Journal Entries
Summary: Students became teachers, weak became strong and those who couldn't change fast enough were left behind.
We thought that we knew war. We really, truly and honestly thought that we had nearly scraped the bottommost surface of the tragedies and sadness that war brings in its wake. Instead we were forced to learn that we didn't really know much of anything. Even now, it's hard to look at those I knew before this all began. It's hard to look and remember who they used to be before we were forced to learn and grow sooner than we'd ever hoped or dreamed for. Students became teachers, weak became strong and those who couldn't change fast enough were left behind with only their screams in our nightmares to remind us of their life.
Everything's changed so much. Even the language that I grew up with is no longer the same. Instead it's become a hybridized mixture of two languages that were never meant to join in the way they have. Although I guess the same could be said for the people speaking the language. After all, who would have ever guessed that humans and giant alien robots could ever become allies in a war that we should never have held any part in. But I suppose my best friend had a point when he told me that it might be their war but it's our world and what were we supposed to do if we didn't fight for it?
He's an idiot and really it's a small miracle that he's even still alive but he's also an idiot that seems to have nearly the entire army protecting him. But I can guess I can see why everyone's like that when it comes to him. It seems like no matter how bad everything's gone, he still finds a way to smile for all of us when smiling seems like a dream of some unattainable goal. A blinding, brilliant smile even when he's covered in blood and energon with his own life resting in Ratchet's hands.
And sometimes… sometimes I want to scream and shake him until the smile drops away from his face and he lets some small bit of the horror that I know is in there, out. There's a reason that he's never alone, a reason that he never sleeps in a room by himself without the comforting presence of someone familiar and trusted near him. Smiling and laughing like he does comes with a price. A price that I wonder if it's truly worth what he brings to us but then I look around at the faces that are so weary but manage to liven up when the clear sounds of his laughter reverberates around a room.
I see it but in the middle of the night when the soft sounds of his tears break the quiet night I want nothing more than to break something.
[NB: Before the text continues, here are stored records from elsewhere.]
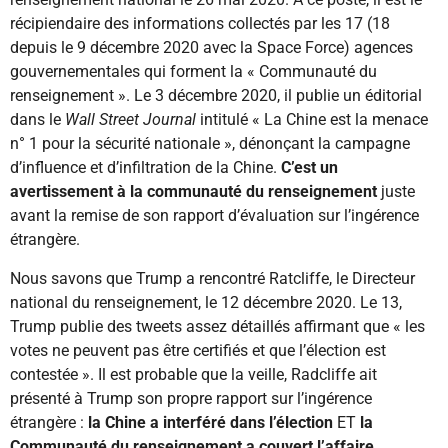
récipiendaire des informations collectés par les 17 (18
depuis le 9 décembre 2020 avec la Space Force) agences
gouvernementales qui forment la « Communauté du
renseignement ». Le 3 décembre 2020, il publie un éditorial
dans le
Wall Street Journal
intitulé « La Chine est la menace
n° 1 pour la sécurité nationale », dénonçant la campagne
d’influence et d’infiltration de la Chine.
C’est un
avertissement à la communauté du renseignement
juste
avant la remise de son rapport d’évaluation sur l’ingérence
étrangère.
Nous savons que Trump a rencontré Ratcliffe, le Directeur
national du renseignement, le 12 décembre 2020. Le 13,
Trump publie des tweets assez détaillés affirmant que « les
votes ne peuvent pas être certifiés et que l’élection est
contestée ». Il est probable que la veille, Radcliffe ait
présenté à Trump son propre rapport sur l’ingérence
étrangère :
la Chine a interféré dans l’élection
ET
la
Communauté du renseignement a couvert l’affaire.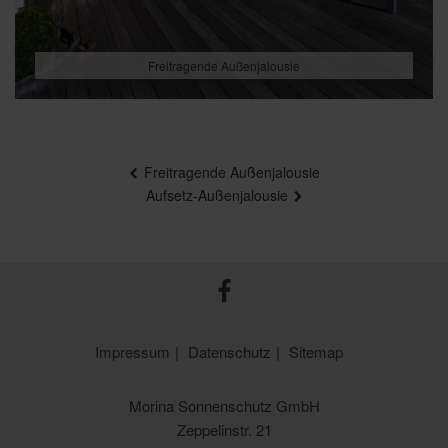
Freitragende Außenjalousie
BEITRAGSNAVIGATION
Freitragende Außenjalousie
Aufsetz-Außenjalousie
Impressum
Datenschutz
Sitemap
Morina Sonnenschutz GmbH
Zeppelinstr. 21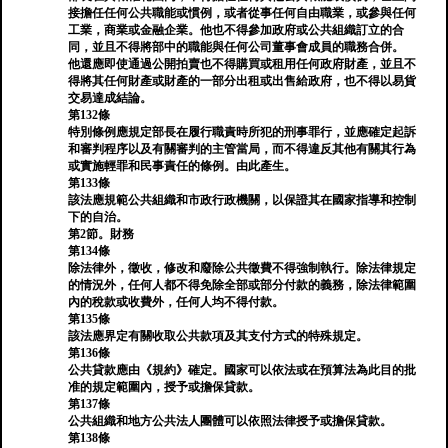
接擔任任何公共職能或慣例，或者從事任何自由職業，或參與任何
工業，商業或金融企業。他也不得參加政府或公共組織訂立的合
同，並且不得將部中的職能與任何公司董事會成員的職務合併。
他還應即使通過公開拍賣也不得購買或租用任何政府財產，並且不
得將其任何財產或財產的一部分出租或出售給政府，也不得以易貨
交易達成結論。
第132條
特別條例應規定部長在履行職責時所犯的刑事罪行，並應確定起訴
和審判程序以及有關審判的主管當局，而不得違反其他有關其行為
或實施輕罪和民事責任的條例。由此產生。
第133條
該法應規範公共組織和市政行政機關，以保證其在國家指導和控制
下的自治。
第2節。財務
第134條
除法律外，徵收，修改和廢除公共徵費不得強制執行。除法律規定
的情況外，任何人都不得免除全部或部分付款的義務，除法律範圍
內的稅款或收費外，任何人均不得付款。
第135條
該法應界定有關收取公共款項及其支付方式的特殊規定。
第136條
公共貸款應由《規約》確定。國家可以依法或在預算法為此目的批
准的規定範圍內，授予或擔保貸款。
第137條
公共組織和地方公共法人團體可以依照法律授予或擔保貸款。
第138條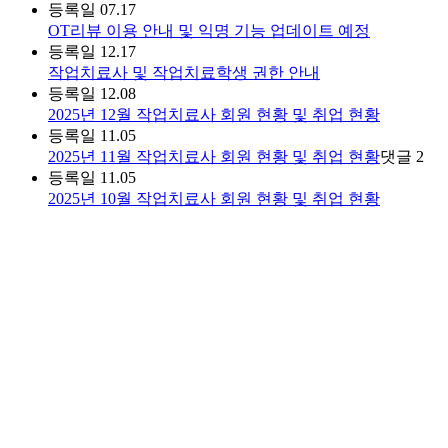
등록일
07.17
OT리뷰 이용 안내 및 익명 기능 업데이트 예정
등록일
12.17
작업치료사 및 작업치료학생 권한 안내
등록일
12.08
2025년 12월 작업치료사 회원 현황 및 취업 현황
등록일
11.05
2025년 11월 작업치료사 회원 현황 및 취업 현황
댓글
2
등록일
11.05
2025년 10월 작업치료사 회원 현황 및 취업 현황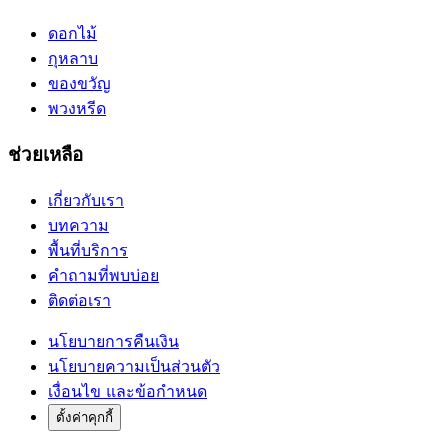
ดอกไม้
กุหลาบ
ของขวัญ
พวงหรีด
ช่วยเหลือ
เกี่ยวกับเรา
บทความ
พื้นที่บริการ
คำถามที่พบบ่อย
ติดต่อเรา
นโยบายการคืนเงิน
นโยบายความเป็นส่วนตัว
เงื่อนไข และข้อกำหนด
ตั้งค่าคุกกี้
I want to break something because I knew, even back then, that he wasn't ever meant to be involved in anything like this. He was always meant to be the person who saw the light emanating from a darkness that seemed so impenetrable. Instead he's an engineer that's been taken as an apprentice to what must be the most explosion prone being I've ever had the misfortune to become acquainted with.
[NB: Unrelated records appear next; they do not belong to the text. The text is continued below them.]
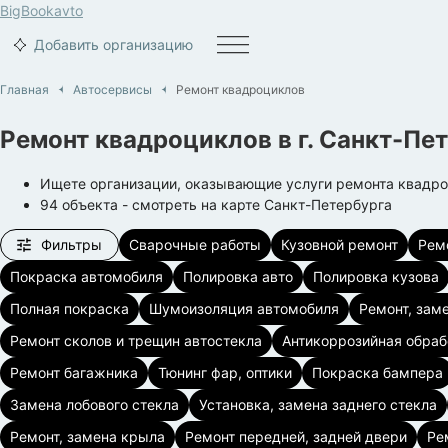
BigBook
avto
Добавить организацию
Главная
Автосервисы
Ремонт квадроциклов
Ремонт квадроциклов
в г.
Санкт-Пет
Ищете организации, оказывающие услуги ремонта квадр
94
объекта
- смотреть на карте
Санкт-Петербурга
Фильтры
Сварочные работы
Кузовной ремонт
Рем
Покраска автомобиля
Полировка авто
Полировка кузова
Полная покраска
Шумоизоляция автомобиля
Ремонт, зам
Ремонт сколов и трещин автостекла
Антикоррозийная обрабо
Ремонт багажника
Тюнинг фар, оптики
Покраска бампера
Замена лобового стекла
Установка, замена заднего стекла
Ремонт, замена крыла
Ремонт передней, задней двери
Ре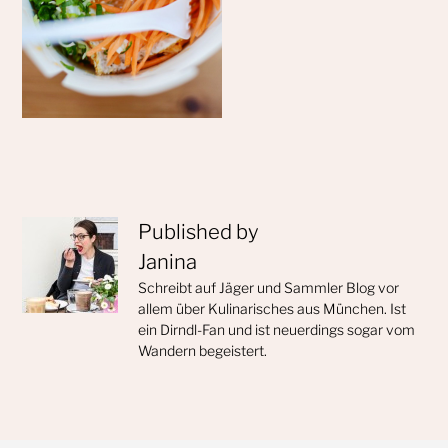
Published by
Janina
Schreibt auf Jäger und Sammler Blog vor
allem über Kulinarisches aus München. Ist
ein Dirndl-Fan und ist neuerdings sogar vom
Wandern begeistert.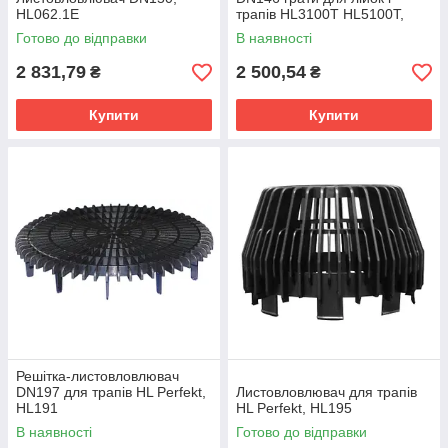
HL062.1E
трапів HL3100T HL5100T,
HL151
Готово до відправки
В наявності
2 831,79
2 500,54
₴
₴
Купити
Купити
Решітка-листовловлювач
DN197 для трапів HL Perfekt,
Листовловлювач для трапів
HL191
HL Perfekt, HL195
В наявності
Готово до відправки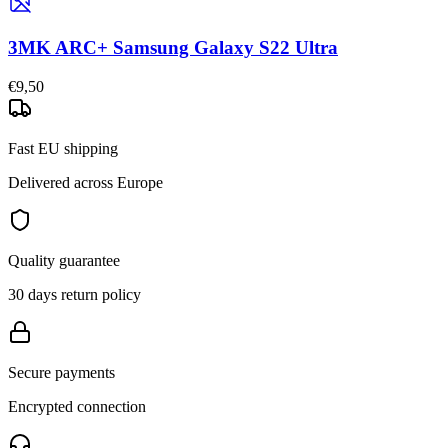
3MK ARC+ Samsung Galaxy S22 Ultra
€9,50
Fast EU shipping
Delivered across Europe
Quality guarantee
30 days return policy
Secure payments
Encrypted connection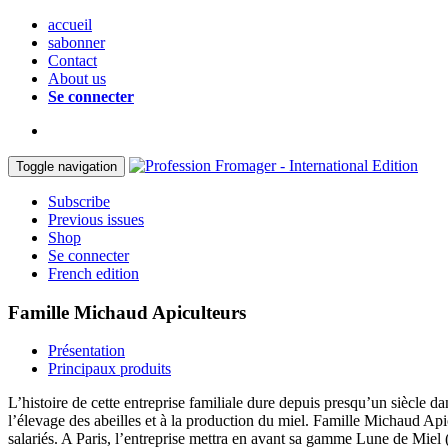
accueil
sabonner
Contact
About us
Se connecter
Toggle navigation
Subscribe
Previous issues
Shop
Se connecter
French edition
Famille Michaud Apiculteurs
Présentation
Principaux produits
L’histoire de cette entreprise familiale dure depuis presqu’un siècle da
l’élevage des abeilles et à la production du miel. Famille Michaud Api
salariés. A Paris, l’entreprise mettra en avant sa gamme Lune de Miel 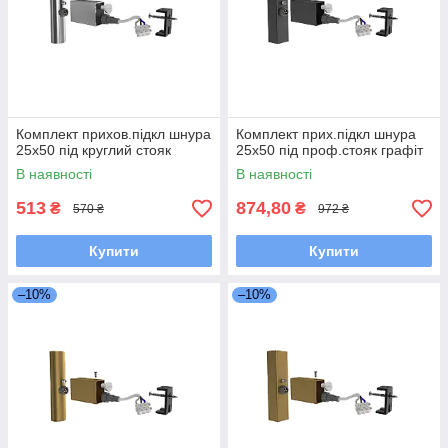
Комплект прихов.підкл шнура
Комплект прих.підкл шнура
25х50 під круглий стояк
25x50 під проф.стояк графіт
В наявності
В наявності
513
874,80
₴
₴
570 ₴
972 ₴
Купити
Купити
–10%
–10%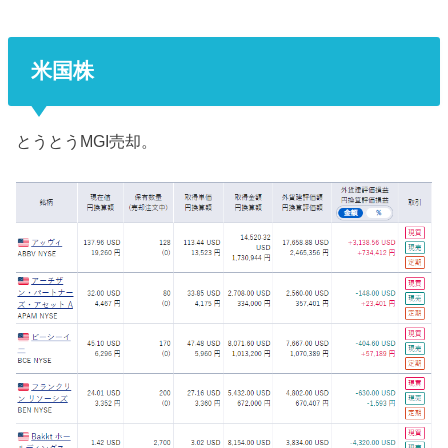
米国株
とうとうMGI売却。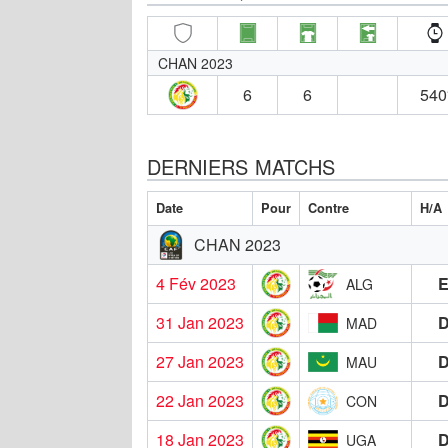
CHAN 2023
6
6
540
DERNIERS MATCHS
Date
Pour
Contre
H/A
CHAN 2023
4 Fév 2023
ALG
31 Jan 2023
MAD
27 Jan 2023
MAU
22 Jan 2023
CON
18 Jan 2023
UGA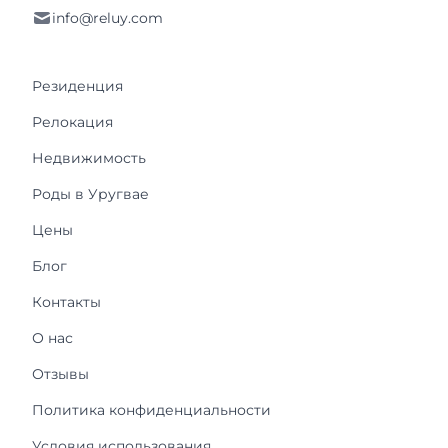
info@reluy.com
Резиденция
Релокация
Недвижимость
Роды в Уругвае
Цены
Блог
Контакты
О нас
Отзывы
Политика конфиденциальности
Условия использования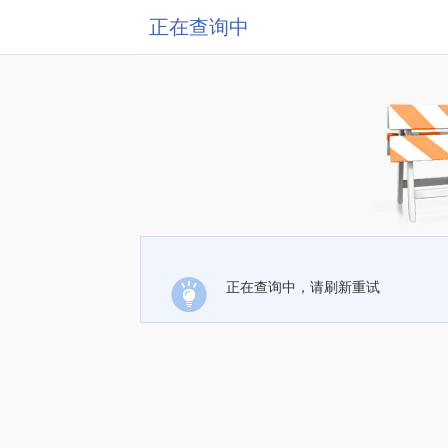
正在查询中
正在查询中，请刷新重试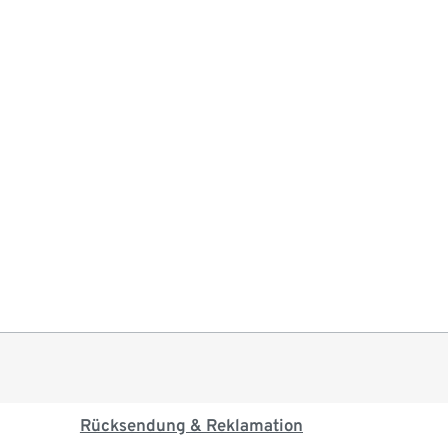
Rücksendung & Reklamation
Wheeljack's a sweet mech, don't get me wrong. But there's just times that I wish he weren't so enthusiastic about things. Especially things that have the possibility of blowing up and taking half the base with it while my best friend ducks into the miniature bomb shelter that was built especially for him after his apprenticeship became official. Although I never would have thought I'd see the day where Wheeljack would be the one yelling at someone for connecting the wrong wires or for mixing certain chemicals just to see what they would do. The look on Ratchet's face when he walked in on that is something I'm sure a lot of people are going to take to their graves and probably into the Matrix if they can figure out a way to do it.
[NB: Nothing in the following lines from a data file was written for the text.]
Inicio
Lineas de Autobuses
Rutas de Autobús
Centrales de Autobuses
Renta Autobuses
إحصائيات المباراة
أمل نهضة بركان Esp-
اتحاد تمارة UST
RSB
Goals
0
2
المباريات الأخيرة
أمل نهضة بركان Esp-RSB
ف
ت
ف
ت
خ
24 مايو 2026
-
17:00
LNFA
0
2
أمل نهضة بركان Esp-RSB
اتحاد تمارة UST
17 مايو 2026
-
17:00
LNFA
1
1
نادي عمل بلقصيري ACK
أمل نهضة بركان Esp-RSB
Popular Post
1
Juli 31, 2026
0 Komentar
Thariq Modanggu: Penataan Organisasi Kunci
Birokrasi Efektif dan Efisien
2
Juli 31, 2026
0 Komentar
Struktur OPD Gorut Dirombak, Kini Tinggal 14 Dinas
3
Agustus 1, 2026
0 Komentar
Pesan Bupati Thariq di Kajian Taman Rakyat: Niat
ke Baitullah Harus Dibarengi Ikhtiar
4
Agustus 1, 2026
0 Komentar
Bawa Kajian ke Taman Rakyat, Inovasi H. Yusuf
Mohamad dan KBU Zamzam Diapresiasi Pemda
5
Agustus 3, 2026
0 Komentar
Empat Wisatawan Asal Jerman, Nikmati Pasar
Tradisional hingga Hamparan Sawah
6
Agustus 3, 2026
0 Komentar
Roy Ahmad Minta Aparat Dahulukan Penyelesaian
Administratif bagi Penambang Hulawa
Maybe that's why he does it. He smiles so much to remind us that there's gonna be more than just the war. That there's more than the horrifying realizations that your best friend hasn't aged in the six years that have passed since the war began. And it's for his sake more than anyone else's that I hope we all live to see the war end. That we'll get the chance to rebuild our world while helping our friends rebuild theirs. But for now, Sam's mine and he'll be mine until that day comes.
A/N: The things that I write while I'm supposed to be paying attention in class and taking notes. Good thing I have a recorder.